Initier le mouvement

La matière et l’écriture

Au début, le projet n’est pas très clair.  Il y a le Tamanu, Tahiti et ses îles,  l’océan pacifique, le surf. Un certain rapport à la nature et le sens des éléments. Et donc des matières. Peut-être quelque chose de perdu. A partir de là, explorer.  Provoquer des rencontres. Photographier. Écrire. Et peut-être trouver des pistes.

Flavia est photographe. Elle a un sens très instinctif du subtil. Comme un sixième sens pour ce qui est mais ne saurait se définir. Alors le projet lui va assez bien.  Le « pas très clair » a pour elle une étonnante évidence.

Par qui commencer ? Flavia cherche un peu, pas très longtemps et trouve Anouk Corolleur. Anouk est tout à la fois surfeuse, professeur de yoga et coach en émotionnel. Être à l’écoute de ses ressentis, apprendre à nommer ses émotions pour reconnaître et se libérer d’environnements qui nous empêchent d’avancer.  Commencer par là.

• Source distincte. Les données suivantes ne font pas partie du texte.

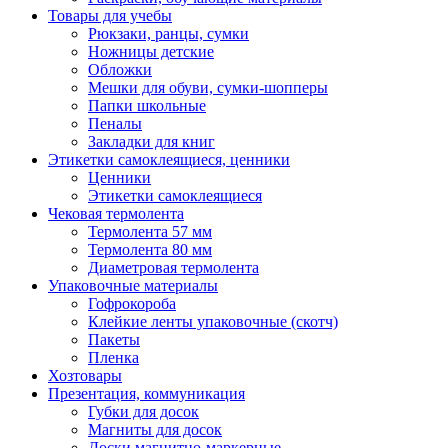
Товары для учебы
Рюкзаки, ранцы, сумки
Ножницы детские
Обложки
Мешки для обуви, сумки-шопперы
Папки школьные
Пеналы
Закладки для книг
Этикетки самоклеящиеся, ценники
Ценники
Этикетки самоклеящиеся
Чековая термолента
Термолента 57 мм
Термолента 80 мм
Диаметровая термолента
Упаковочные материалы
Гофрокороба
Клейкие ленты упаковочные (скотч)
Пакеты
Пленка
Хозтовары
Презентация, коммуникация
Губки для досок
Магниты для досок
Доски магнитно-маркерные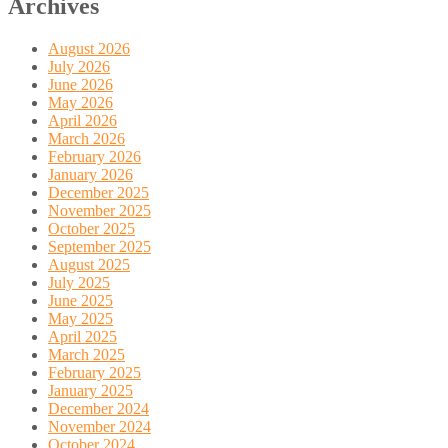
Archives
August 2026
July 2026
June 2026
May 2026
April 2026
March 2026
February 2026
January 2026
December 2025
November 2025
October 2025
September 2025
August 2025
July 2025
June 2025
May 2025
April 2025
March 2025
February 2025
January 2025
December 2024
November 2024
October 2024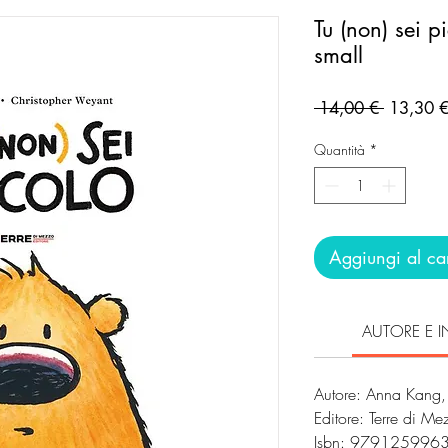
Tu (non) sei p
small
Prezzo
 14,00 € 
13,30 
regolare
Quantità
*
Aggiungi al car
AUTORE E I
Autore: Anna Kang,
Editore: Terre di M
Isbn: 979125996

Les sensations. Le sixième sens de Flavia.

Elles se rencontrent sur la plage d’Erretegia, près de Biarritz.

Une première rencontre

« Anouk m’attendait en voiture à la boulangerie de la Licorne. Ce matin, le soleil ne perçait pas encore mais la vue offrait cette ouverture que le voyageur guète en arrivant en train. Une anse de verdure, remplie par la mer. On se gare un peu plus loin, et chacune avec une planche, on descend vers la plage. Comme deux amies qui ne se seraient pas vues depuis longtemps, on s’informe sur nos vies, de ce que l’on fait, de là où l’on habite, de ce qui nous plait. En suspendant un peu l’échange, parce que nous savons qu’un moment nous attend ; aussi pour ne pas glisser sur cette roche recouverte d’une fine couche d’argile.

Sur la plage, nous prenons le temps de gouter l’instant, de regarder et sentir la mer. Nous faisons quelques étirements et nous nous asseyons sur un rocher.  Anouk s’exprime avec cette clarté que donne parfois l’habitude d’enseigner, les intonations et les ponctuations d’une voix qui dit autant qu’elle écoute, toujours attentive. »

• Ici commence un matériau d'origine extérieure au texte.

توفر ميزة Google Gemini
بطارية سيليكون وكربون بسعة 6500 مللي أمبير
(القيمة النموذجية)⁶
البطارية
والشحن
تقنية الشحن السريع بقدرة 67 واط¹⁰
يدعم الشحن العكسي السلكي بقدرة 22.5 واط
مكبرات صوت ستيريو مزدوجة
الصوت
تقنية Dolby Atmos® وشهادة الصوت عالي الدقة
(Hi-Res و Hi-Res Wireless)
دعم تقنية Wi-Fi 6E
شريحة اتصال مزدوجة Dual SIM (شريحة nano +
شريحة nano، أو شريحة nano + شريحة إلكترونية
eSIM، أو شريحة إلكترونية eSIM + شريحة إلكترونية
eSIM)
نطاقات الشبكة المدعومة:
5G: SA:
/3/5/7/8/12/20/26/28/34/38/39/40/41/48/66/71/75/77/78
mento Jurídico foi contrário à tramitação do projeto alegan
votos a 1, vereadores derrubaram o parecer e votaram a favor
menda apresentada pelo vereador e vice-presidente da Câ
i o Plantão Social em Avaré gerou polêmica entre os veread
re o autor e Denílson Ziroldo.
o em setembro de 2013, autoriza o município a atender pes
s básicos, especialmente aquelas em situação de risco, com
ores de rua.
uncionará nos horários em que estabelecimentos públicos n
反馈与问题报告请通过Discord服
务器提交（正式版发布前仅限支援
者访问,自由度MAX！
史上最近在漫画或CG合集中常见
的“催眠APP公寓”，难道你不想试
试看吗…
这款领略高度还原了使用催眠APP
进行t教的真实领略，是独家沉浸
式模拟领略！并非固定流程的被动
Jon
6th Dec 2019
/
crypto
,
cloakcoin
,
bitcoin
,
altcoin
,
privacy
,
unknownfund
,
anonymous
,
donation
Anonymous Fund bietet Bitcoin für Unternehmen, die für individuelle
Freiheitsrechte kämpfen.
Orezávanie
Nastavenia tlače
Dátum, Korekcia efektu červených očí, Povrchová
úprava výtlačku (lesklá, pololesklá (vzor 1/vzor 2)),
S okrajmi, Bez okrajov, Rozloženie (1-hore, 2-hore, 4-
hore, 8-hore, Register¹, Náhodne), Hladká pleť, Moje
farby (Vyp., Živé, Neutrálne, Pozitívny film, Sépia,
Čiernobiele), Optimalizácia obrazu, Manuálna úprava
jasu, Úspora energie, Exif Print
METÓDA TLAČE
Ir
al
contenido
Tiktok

Anouk évoque son parcours. Son enfance à la montagne, à Chamonix. Le surf. Son père est surfeur. Et puis, ce premier été, comme une révélation à Santa Cruz, dans un « Surf Camp ».  Les études de marketing en Australie et très vite l’échappée belle. Le surf. Bali. L’apprentissage du Yoga.  L’intime conviction qu’il lui appartient de créer l’environnement qui lui permet d’être heureuse. Aujourd’hui, de retour en France, elle aime croiser les disciplines. Les retraites qu’elle organise sont ainsi des moments privilégiés pour approfondir et se laisser surprendre.

Etre créateur

« Le surf permet de mettre le corps en contact avec l’élément naturel mais de façon active. Il nous arrive trop souvent d’être passif et consommateur d’expériences au lieu d’être créateurs et générateurs d’émotions. Lorsque l’on est dans l’eau avec notre planche et qu’on veut en profiter, il faut bouger. Il faut créer son émotion.  Le surf est libérateur. Le simple fait d’aller dans l’eau salée et de mettre la tête sous l’eau, est un acte guérisseur, comme si l’on devenait une nouvelle personne »

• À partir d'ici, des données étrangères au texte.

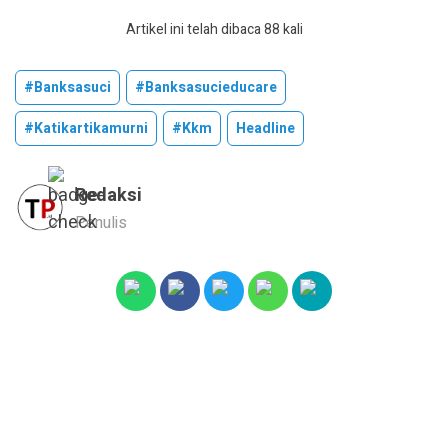
Artikel ini telah dibaca 88 kali
#banksasuci
#banksasucieducare
#katikartikamurni
#kkm
Headline
Redaksi
Penulis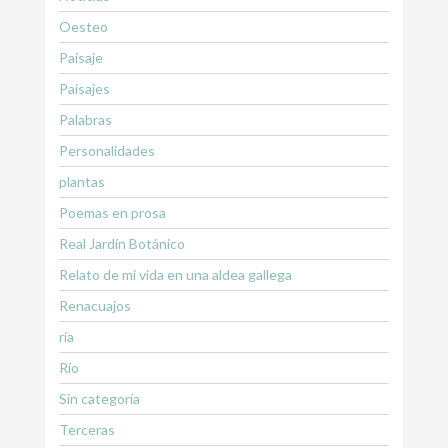
Oesteo
Paisaje
Paisajes
Palabras
Personalidades
plantas
Poemas en prosa
Real Jardín Botánico
Relato de mi vida en una aldea gallega
Renacuajos
ría
Río
Sin categoría
Terceras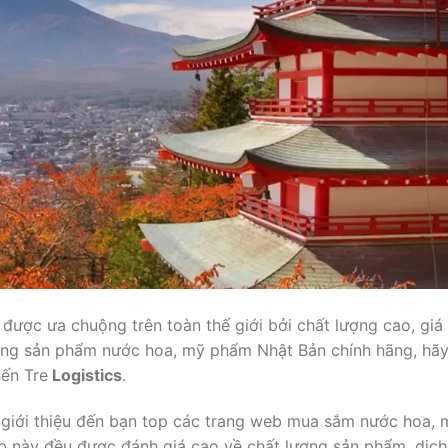
ược ưa chuộng trên toàn thế giới bởi chất lượng cao, giá
ững sản phẩm nước hoa, mỹ phẩm Nhật Bản chính hãng, hã
Bến Tre
Logistics
.
sẽ giới thiệu đến bạn top các trang web mua sắm nước hoa, 
eb này đều được đánh giá cao về chất lượng sản phẩm, dịch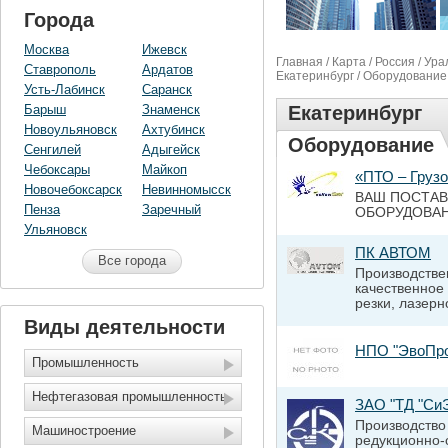
Города
Москва
Ижевск
Главная
/
Карта
/
Россия
/
Ура
Ставрополь
Ардатов
Екатеринбург
/ Оборудование
Усть-Лабинск
Саранск
Барыш
Знаменск
Екатеринбург
Новоульяновск
Ахтубинск
Оборудование
Сенгилей
Адыгейск
Чебоксары
Майкоп
«ПТО – Груз
Новочебоксарск
Невинномысск
ВАШ ПОСТА
Пенза
Заречный
ОБОРУДОВА
Ульяновск
ПК АВТОМ
Все города
Производстве
качественное
резки, лазерн
Виды деятельности
НПО "ЭвоПр
Промышленность
Нефтегазовая промышленность
ЗАО "ТД "Си
Производство
Машиностроение
редукционно-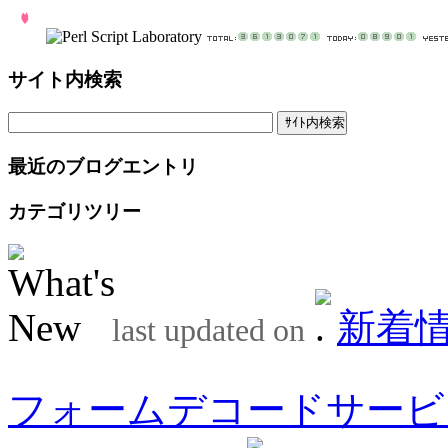
サイト内検索
最近のブログエントリ
カテゴリツリー
新着
last updated on
フォームデコードサービ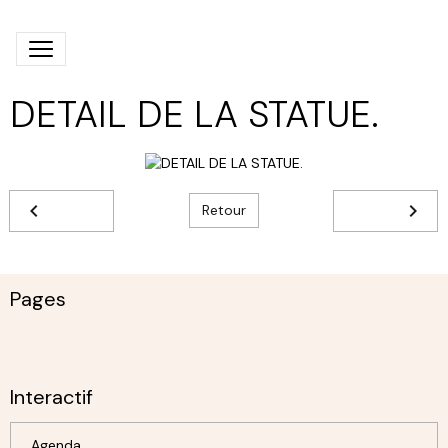
DETAIL DE LA STATUE.
Retour
Pages
Interactif
Agenda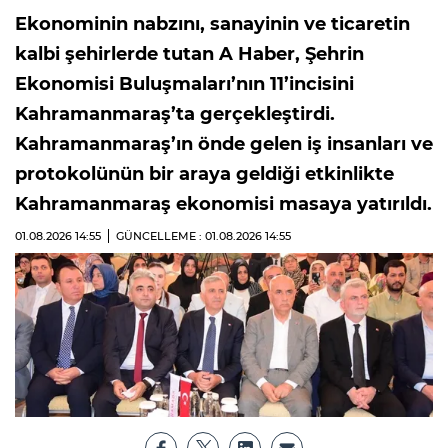
Ekonominin nabzını, sanayinin ve ticaretin
kalbi şehirlerde tutan A Haber, Şehrin
Ekonomisi Buluşmaları’nın 11’incisini
Kahramanmaraş’ta gerçekleştirdi.
Kahramanmaraş’ın önde gelen iş insanları ve
protokolünün bir araya geldiği etkinlikte
Kahramanmaraş ekonomisi masaya yatırıldı.
01.08.2026
14:55
GÜNCELLEME : 01.08.2026
14:55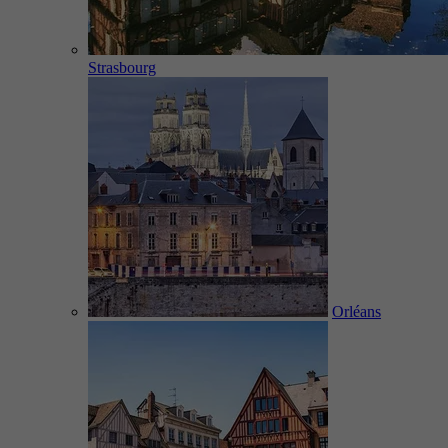
Strasbourg
Orléans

Émotion. Déclencher le mouvement. Possiblement renaitre par l’expérience des sens, en contact avec les éléments. Les matières.  Et se laisser guider.

Et apprendre à se laisser guider

Ce jour-là, Anouk a apporté une planche en bois qu’elle a « shapée » en Australie il y a sept ans. 

« Là-bas l’Alaia se surfe beaucoup, en France moins, car les vagues sont moins propices. Cela force à une simplicité du shape, sans ailerons, sans extras, au plus simple possible. C’est assez difficile à surfer car la planche est très fine et coule lorsqu’on la rame, tout comme rester debout est un défi : la planche dérape. C’est très humble comme pratique. Il faut être à l’écoute de ce qu’il se passe sous ses pieds, on n’est pas complètement dans le contrôle de la planche, il faut la laisser faire ce qu’elle veut, intuitivement, être comme passager de la planche. »

C’est formidable cette façon d’être très déterminé dans ses choix, de décider d’agir et, en même temps, d’être très humble, très attentif aux éléments, aux mouvements que nous imprime les choses.

Le projet n’est peut-être pas très clair mais à travers cette rencontre il semble prendre forme. Des rencontres. Prendre son temps. De vrais sourires. De l’écoute. Échanger. Se laisser guider. Apprendre. Et puis partager des parcours, des démarches, Les énergies. 

Quand Anouk s’est mise à l’eau, elle avait le sourire émerveillé et joyeux d’un enfant.  C’est de là que tout commence.